Croque-Monsieur (1915)
Bapopik at AOL.COM
Bapopik at AOL.COM
Wed Mar 26 03:07:08 UTC 2003
Or, in these times, a ham and cheese sandwich. Not in OED, but of
interest to it and anyone doing a book on sandwiches.
A web search gives a "1910 Paris" date and place of origin, but I haven't
seen an English citation. Someone found a French citation from 1919. There
is also a "Croque-Madame." The sandwich has hit New York City:
http://www.newyorkmetro.com/urban/guides/bestofny/food/BONY2001_food_croque_mo
nsieur.htm
Actually, I was looking for Belgian fries...
THE BELGIAN COOK BOOK
edited by Mrs.
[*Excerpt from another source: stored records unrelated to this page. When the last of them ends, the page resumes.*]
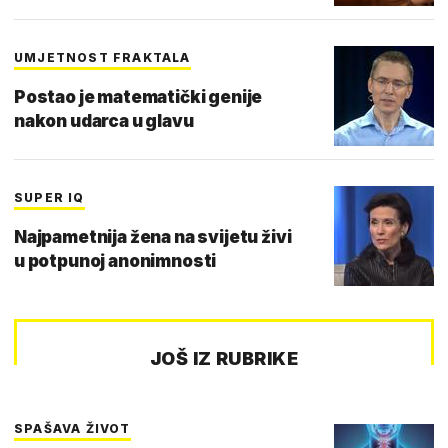
UMJETNOST FRAKTALA
Postao je matematički genije
nakon udarca u glavu
SUPER IQ
Najpametnija žena na svijetu živi
u potpunoj anonimnosti
JOŠ IZ RUBRIKE
SPAŠAVA ŽIVOT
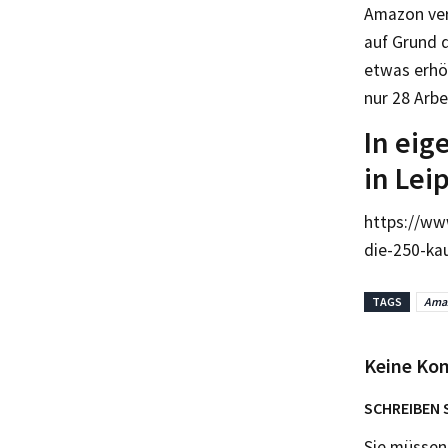
Amazon ver
auf Grund d
etwas erhö
nur 28 Arbe
In eig
in Lei
https://ww
die-250-ka
TAGS
Ama
Keine Ko
SCHREIBEN 
Sie müsse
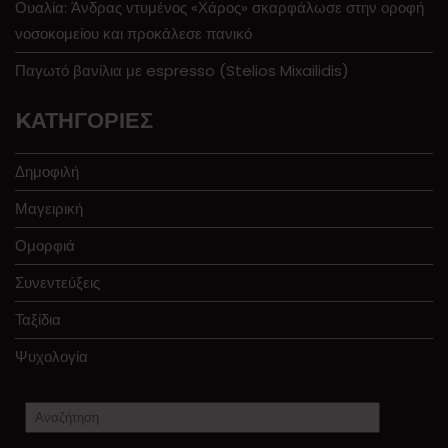
Ουαλία: Άνδρας ντυμένος «Χάρος» σκαρφάλωσε στην οροφή
νοσοκομείου και προκάλεσε πανικό
Παγωτό βανίλια με espresso (Stelios Mixailidis)
KΑΤΗΓΟΡΊΕΣ
Δημοφιλή
Μαγειρική
Ομορφιά
Συνεντεύξεις
Ταξίδια
Ψυχολογία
Brian Luck
London: William Heinemann
1915
Pg. 144:
_ENTREE (Croque-Monsieur)_
Cut out some rounds of crumb of bread, of equal size, with a tin cutter, or,
failing that, with a wine-glass. Butter all the rounds and sprinkle them
with grated cheese--for preference with Gruyere. On half the number of
rounds place a bit of ham cut to the same size. Put a lump of butter the
weight of egg into a pan, and fry with the rounds in it, till they become
golden. When they are a nice colour, place one round dressed with cheese on
a round dressed with ham, so as to have the golden bread both above and
below. Serve them very hot and garnished with dried parsley.